We altered the C(3)-substituents as in substrates 1g–1i; their resulting products 3g–3h (R1 = isopropyl and cyclopropyl) were obtained in 74–79%, and 3i (R1 = Ph) with only 58% yield (entries 6–8). Notably, when a long n-butyl group was present as in species 1j and 1k, their corresponding reactions afforded compounds 3j/3j′ = 5/1 and 3k/3k′ = 11.1 : 1, respectively, in 55% and 68% yields (entries 9–10). For E-configured trisubstituted 3-en-1-yne 1l (R1 = Me, R2 = Ph and R3 = H), 4H-azepine 3l and pyrrole 6l were obtained in equal proportions (entry 11). When a cyclohexenyl group was present for alkene as in species 1m, pyrrole product 6m was dominant over azepine 3m (entry 12). Accordingly, preferable 3-en-1-ynes comprise a small R2 or R3 substituent whereas R1 must be substituted. Herein, the structures of 4H-azepines 3b and 3l, and pyrrole species 6m were confirmed with X-ray diffraction.11

Isoxazoles of a wide scope are compatible with these [4+3]-annulations, as depicted in Table 3. The reaction of unsubstituted isoxazole 2b with model 3-en-1-ynamide 1b afforded the desired 4H-azepine 4a in 84% yield, together with pyrrole 7a′ in only 8% yield (entry 1). Mono-substituted 3-methyl or 5-methyl isoxazoles 2c and 2d are also suitable for these annulations to afford compounds 4b and 4c in 75% and 87% yields, respectively (entries 2–3). We prepared additional 3,5-disubstituted isoxazoles 2e–2i with R1 = alkyl and phenyl, and R2 = alkyl; their annulations proceed smoothly to produce desired 4d–4h in 69–85% yields (entries 4–8). For di-substituted isoxazoles 2j and 2k bearing R2 = Ph, 4H-azepines 4i and 4j were obtained in 61% and 71% yields respectively, together with their rearrangement products 5i and 5j in 15–30% yields (entries 9–10). Compounds 4a and 5i were characterized by X-ray diffraction.11

Table 3

[4+3]-Annulations with various isoxazoles

Entry	(R1, R2)	2	Time [h]	Yield [%]	4
(1)	H, H	2b	4	84	4a (X-ray)
				8	7a′
(2)	H, Me	2d	3	75	4b
(3)	Me, H	2c	3	87	4c
(4)	Et, Et	2e	6	85	4d
(5)	n-Bu, n-Bu	2f	7	81	4e
(6)	Me, n-Bu	2g	3	82	4f
(7)	n-Bu, c-Pr	2h	2	77	4g
(8)	Ph, n-Bu	2i	4	69	4h
(9)	Ph, Ph	2j	6.5	61	4i
				30	5i (X-ray)
(10)	Me, Ph	2k	4	71	4j
				15	5j

[1b] = 0.15 M.

Product yields are reported after separation from a silica column.
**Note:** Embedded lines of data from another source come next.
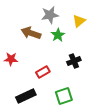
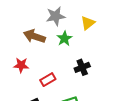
red star: (11, 59) -> (21, 65), moved

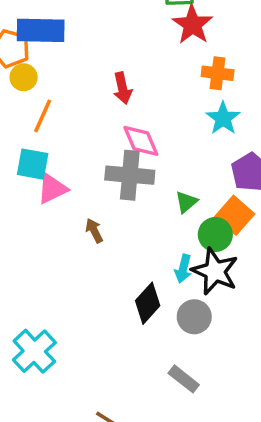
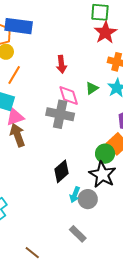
green triangle: (186, 202) -> (92, 88), moved
brown arrow: (94, 231) -> (18, 135), moved, size x1.6
cyan arrow: (183, 269) -> (75, 195), moved
black diamond: (148, 303) -> (62, 171), moved

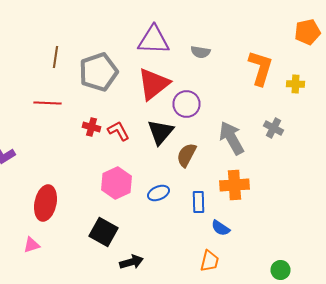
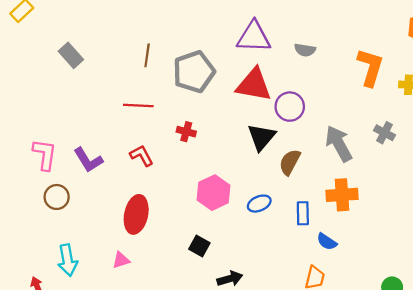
red triangle: (154, 84) -> (254, 85), turned 48
red L-shape: (118, 131) -> (142, 156), moved
black square: (104, 232) -> (199, 246), size x0.7

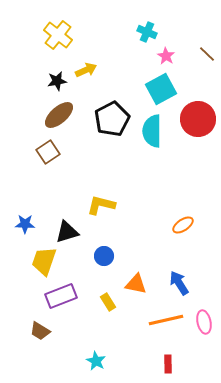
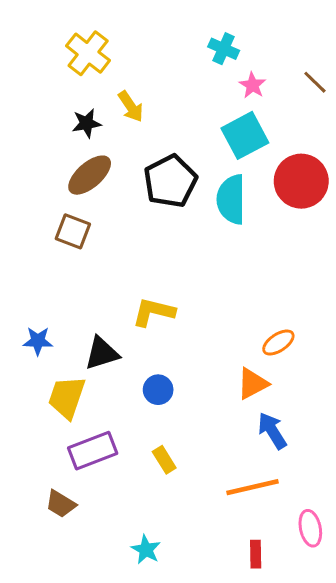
yellow arrow: (86, 70) -> (131, 107), turned 80
brown square: (48, 152) -> (73, 231), turned -35
orange triangle: (136, 284) -> (252, 384), moved, turned -40
pink ellipse: (204, 322) -> (310, 528), moved

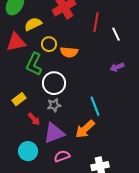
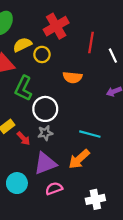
yellow circle: (49, 44) -> (42, 54), moved
orange semicircle: (69, 52) -> (72, 77), moved
cyan line: (95, 106) -> (90, 134), turned -54
red arrow: (34, 119) -> (23, 138), moved

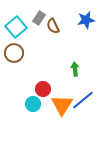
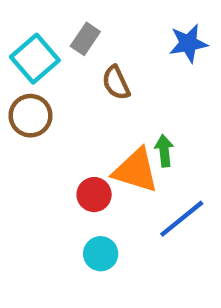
brown semicircle: (53, 26) -> (116, 83), moved
cyan circle: (33, 104) -> (101, 254), moved
orange triangle: (62, 105) -> (136, 170), moved, turned -45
Our convenient synthesis of 4H-azepines provides new synthetic utilities; several new functionalizations are depicted in Scheme 2. NaBH4-reduction of species 3b delivered an alcohol derivative 7a in 84% yield. Selective hydrogenation of the same species afforded 2-aza-1,3-dien-5-one 7b in 71% yield. A final treatment of 4H-azepine 3b with NBS in acetone afforded compound 7c, of which the molecular structure was determined by 1H NOE spectra.

Scheme 2

New functionalization of 4H-azepines.

The Lewis-catalyzed rearrangement of 4H-azepines 3–4 to substituted pyridines 5 [eqn (3)] is unprecedented in 4H-azepine chemistry.10 We undertook such novel [4+2]-annulations between 3-en-1-ynamides 1 and isoxazoles 2 using Au(i)/Zn(ii) in a relay series, as depicted in Table 4. In the reactions of various 3-substituted 3-en-1-ynamides 1 (R1 = methyl, n-butyl, cyclopropyl and isopropyl) with 3,5-dimethylisoxazole 2a, substituted pyridines 5a–5d were obtained in satisfactory yields (51–73%, entries 1–4). In entry 1, if the reaction was performed with combined Au(i)/Zn(ii) catalysts in a non-relay operation, compounds 5a and 3b were isolated in 35% and 28% yields respectively. For 3-en-1-ynamide 1a bearing a NMs(n-butyl), the corresponding product 5e was obtained in 63% yield (entry 5). We tested the reactions on 3,5-disubstituted isoxazoles 2e–2f & 2h bearing all alkyl substituents, producing desired 5f–5h in good yields (69–78%, entries 6–8). For such disubstituted isoxazoles bearing R4 = Ph, the reactions afforded the desired pyridine derivatives 5i and 5j in 75–80% yields (entries 9–10). The molecular structures of compounds 5a and 5i were characterized by X-ray diffraction.11

Table 4

[4+2]-Annulations between 3-en-1-ynamides and isoxazoles

Entry	(R1, R2, EWG)	1	(R3, R4)	2	Time [h]	Yield [%]	5
(1)	Me, Me, Ts	1b	Me, Me	2a	19	73 (35) c	5a (X-ray)
(2)	n-Bu, Me, Ts	1k	Me, Me	2a	33	64	5b
(3)	c-Pr, Me, Ts	1h	Me, Me	2a	20	56	5c
(4)	i-Pr, Me, Ts	1g	Me, Me	2a	15	51	5d
(5)	Me, n-Bu, Ms	1a	Me, Me	2a	28	63	5e
(6)	Me, Me, Ts	1b	n-Bu, n-Bu	2f	19	78	5f
(7)	Me, Me, Ts	1b	Et, Et	2e	16	69	5g
(8)	Me, Me, Ts	1b	nBu, c-Pr	2h	20	75	5h
(9)	Me, Me, Ts	1b	Ph, Ph	2j	24	80	5i (X-ray)
(10)	Me, Me, Ts	1b	Me, Ph	2k	30	75	5j

[1] = 0.15 M.

Product yields are reported after separation from a silica column.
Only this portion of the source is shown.